Hello, I'm Sekine of the digital business promotion office.
From this will include a technically inclined stories from intra-mart BIORA booth.
First first is a OCR and IoT (LED)!
Flow of processing at the reception
OCR and IoT (LED) will be technology is used at the time of reception.
Reception for BIORA booth, and it was and flow of processes such as the following.
- Customers I presented business cards. Photographed in an tablet
- Captured business card image character string in IM-OCR
- OCR result to morphological analysis, company name, job title, the name
- Generation machine learning data such as to select the taste of curry taste based on the acquired information
- Performed vacant confirmation, seat guide (while bashing LED is lit API, screen display)
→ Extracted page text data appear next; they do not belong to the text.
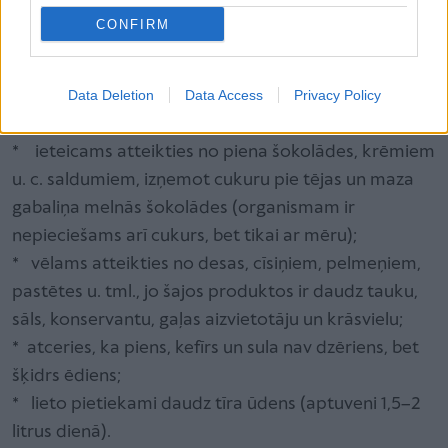
Ja grūtniecības laikā ārsts konstatē, ka svara
CONFIRM
pieaugums ir pārāk liels:
* ieteicams samazināt saldumu un maizes lietošanu
uzturā;
Data Deletion
Data Access
Privacy Policy
* lietot vairāk vārītus, nevis ceptus produktus;
* ieteicams atteikties no piena šokolādes, krēmiem
u. c. saldumiem, izņemot cukuru pie tējas un maza
gabaliņa melnās šokolādes (organismam ir
nepieciešams arī cukurs, bet tikai ar mēru);
* vēlams atteikties no desas, cīsiņiem, pelmeņiem,
pastētes u. tml., jo šajos produktos ir daudz tauku,
sāls, konservantu, gaļas aizvietotāju un krāsvielu;
* atceries, ka piens, kefīrs un sula nav dzēriens, bet
šķidrs ēdiens;
* lieto pietiekami daudz tīra ūdens (aptuveni 1,5–2
litrus dienā).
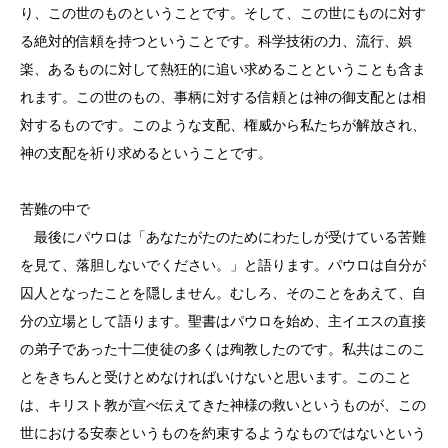
り、この世のものということです。そして、この世にものに対す
る絶対的信頼を持つということです。科学技術の力、流行、娯
楽、あるものに対して熱狂的に追い求めることということも含ま
れます。この世のもの、事柄に対する信頼とは神の御支配とは相
対するものです。このような支配、権威から私たちが解放され、
神の支配を祈り求めるということです。
苦難の中で
最後にパウロは「あなたがたのためにわたしが受けている苦難
を見て、落胆しないでください。」と語ります。パウロは自分が
囚人となったことを隠しません。むしろ、そのことをあえて、自
分の立場として語ります。聖書はパウロを始め、主イエスの直接
の弟子であった十二使徒の多くは殉教したのです。私共はこのこ
とをきちんと受けとめなければいけないと思います。このこと
は、キリスト教が宣べ伝えてきた神様の救いというものが、この
世における安泰というものを約束するようなものではないという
- LED of the seat which is the guide target lit
Overview implementation of the reception function
1. Customers I presented business cards. Photographed in an tablet
Is made reception screen in intra-mart.
Available radio button that can be selected number of people and the camera starts up for file tag, a submit button (simple!)
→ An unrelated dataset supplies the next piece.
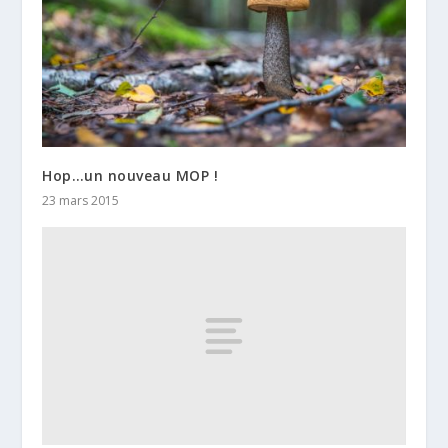
Hop…un nouveau MOP !
23 mars 2015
2. Character string of captured business card image passed to the IM-OCR
Processing when the tapped "transmission" buttons on the screen is implemented.
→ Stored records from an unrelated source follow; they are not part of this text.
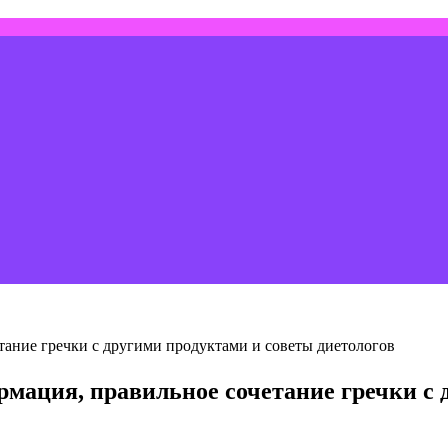
етание гречки с другими продуктами и советы диетологов
ормация, правильное сочетание гречки с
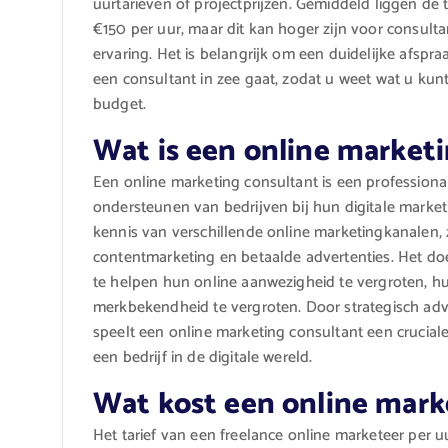
uurtarieven of projectprijzen. Gemiddeld liggen de
€150 per uur, maar dit kan hoger zijn voor consult
ervaring. Het is belangrijk om een duidelijke afsp
een consultant in zee gaat, zodat u weet wat u ku
budget.
Wat is een online market
Een online marketing consultant is een professional
ondersteunen van bedrijven bij hun digitale market
kennis van verschillende online marketingkanalen, 
contentmarketing en betaalde advertenties. Het do
te helpen hun online aanwezigheid te vergroten, hu
merkbekendheid te vergroten. Door strategisch ad
speelt een online marketing consultant een cruciale
een bedrijf in de digitale wereld.
Wat kost een online mark
Het tarief van een freelance online marketeer per u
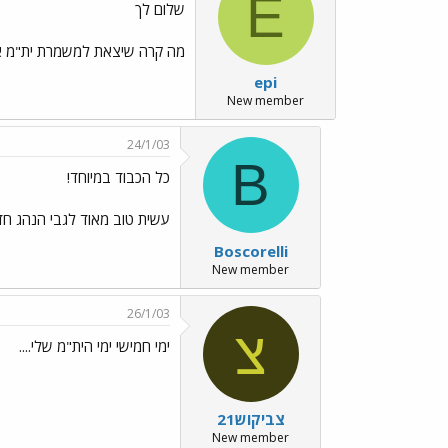
E
שלום לך
מה קרה שיצאת למשמרת ית"מ א
epi
New member
24/1/03
B
כל הכבוד במיוחד!
עשית טוב מאוד לגבי הנהג חד
Boscorelli
New member
26/1/03
צ
ימי חמישי ימי הית"מ שלי....
צביקוש21
New member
※In IM-OCR, but where the text in OCR can be set as "block".
This time I block specify the entire business card.
3. OCR result to morphological analysis, company name, job title, the name
The morphological analysis data character string in IM-OCR.
Classification from the analytical result of "customer" "post" "person and family name" "person/name" have been used as respectively, company name, job title, the name.
Analysis results will be as follows:
Manager nouns, proper noun, Post, *, *, *, Department Manager, *, *
Aoyagi nouns, proper noun, people name, LastName, First *, *, Aoyagi, Aoyagi, *
Tatsumi nouns, proper noun, people name, name, *, *, Tatsumi, Tatsumi, *
NTT DATA INTRAMART CORPORATION nouns, proper nouns, customers, *, *, *, NTT DATA INTRAMART CORPORATION, *, *
〒 symbol, general,*,*,*,*,〒, yuubingbangou, yuewingbangou
107 Noun several,*,*,*,*,*
- Symbol, general,*,*,*,*,*
0052 Noun several,*,*,*,*,*
Akasaka, Minato Ward, Tokyo nouns, proper nouns, region, and general, *, *, Akasaka, Minato Ward, Tokyo, Tokyo tominatikakasaka, tokyoot minatikakasaka
* A twist here
"person and family name" Regard, since pattern that is recognized as a "name" exists
"person/name" When the previous word recognized as "name" additional processing that you want to replace with "person and family name", and so on.
Reading the business card of Mr. Takamatsu, it is recognized as a Takamatsu (city) in Kagawa Prefecture, so avoid this!
Incidentally, analysis percentages of correct answers EWS current day is no longer possible to or less.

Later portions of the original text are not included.